Unbearable Goodbyes

gay art 283 Leaving HomeI am now moving on to the life that I wanted to be and this life doesn’t  include anyone including the person that I loved the most because I have decided already and have taken wholeheartedly that you are no longer will be a part of me but only part of my past that will stay behind because you were meant to be there for a reason.

I feel pain but I also recognize that It’s just natural and this feeling is part of moving forward, part of going to the place where I want to be, to the place where you are no longer there. I believe you can not be a part of me because it will not be me who will complete and give the life that is rightly for you. I have no role in your life to play behind the scenes is where I am suppose to be.

I won’t be looking back anymore and that I will do that. I will leave you behind because I know you won’t be journeying with me because that’s just the way it is and I know and I have accepted it already. I will be carrying you in my heart all the way but not as a burden but as only a memory that will remind me of my past life which I believe I didn’t regret because meeting you is one of the best things that happened to me.

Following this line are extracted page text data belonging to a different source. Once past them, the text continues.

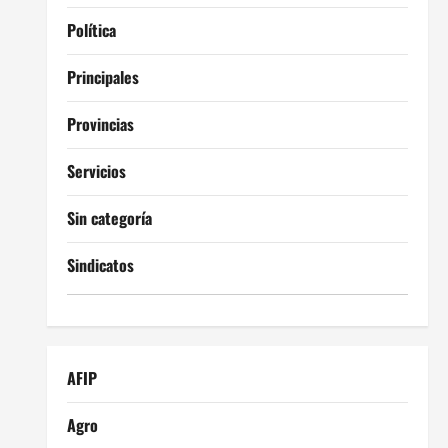
Política
Principales
Provincias
Servicios
Sin categoría
Sindicatos
AFIP
Agro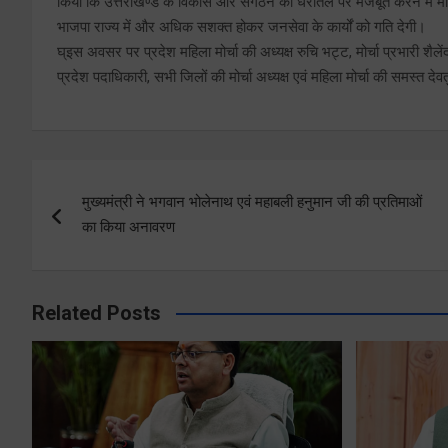
किया कि उत्तराखण्ड के विकास और संगठन को धरातल पर मजबूत करने में महि
भाजपा राज्य में और अधिक सशक्त होकर जनसेवा के कार्यों को गति देगी।
घ्इस अवसर पर प्रदेश महिला मोर्चा की अध्यक्ष रुचि भट्ट, मोर्चा प्रभारी शैलेंद्र
प्रदेश पदाधिकारी, सभी जिलों की मोर्चा अध्यक्ष एवं महिला मोर्चा की समस्त देव
Post
मुख्यमंत्री ने भगवान भोलेनाथ एवं महाबली हनुमान जी की प्रतिमाओं
navigation
का किया अनावरण
Related Posts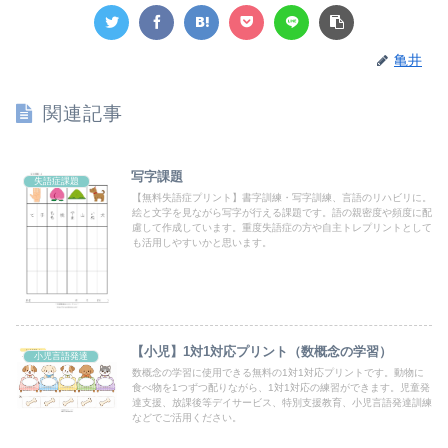
亀井
関連記事
写字課題
失語症課題
【無料失語症プリント】書字訓練・写字訓練、言語のリハビリに。
絵と文字を見ながら写字が行える課題です。語の親密度や頻度に配
慮して作成しています。重度失語症の方や自主トレプリントとして
も活用しやすいかと思います。
【小児】1対1対応プリント（数概念の学習）
小児言語発達
数概念の学習に使用できる無料の1対1対応プリントです。動物に
食べ物を1つずつ配りながら、1対1対応の練習ができます。児童発
達支援、放課後等デイサービス、特別支援教育、小児言語発達訓練
などでご活用ください。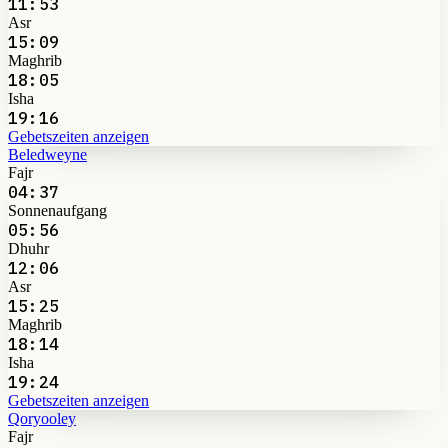
11:53
Asr
15:09
Maghrib
18:05
Isha
19:16
Gebetszeiten anzeigen
Beledweyne
Fajr
04:37
Sonnenaufgang
05:56
Dhuhr
12:06
Asr
15:25
Maghrib
18:14
Isha
19:24
Gebetszeiten anzeigen
Qoryooley
Fajr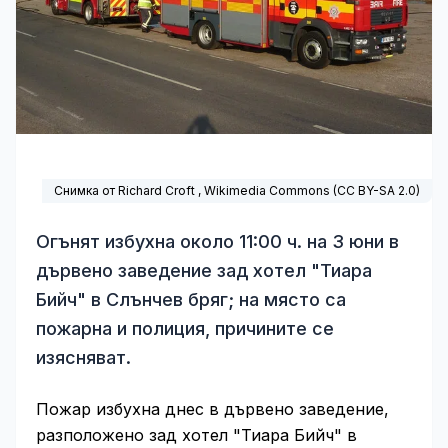
Снимка от Richard Croft ,
Wikimedia Commons
(
CC BY-SA 2.0
)
Огънят избухна около 11:00 ч. на 3 юни в
дървено заведение зад хотел "Тиара
Бийч" в Слънчев бряг; на място са
пожарна и полиция, причините се
изясняват.
Пожар избухна днес в дървено заведение,
разположено зад хотел "Тиара Бийч" в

I will be carrying the lessons and memories you gave me but the love that I have for you, the love will be left behind because It will be a burden on my part to carry them in my journey. Part of leaving is to leave the most important part of my life, the love I have for you.

No regrets when I fell for you and No regrets also when I decided the time that I will now forget you. I won’t be forgetting you because in reality I can never do that. All I can do is leave it all behind so that all that stays there will just be there. Your future is bright and let it be.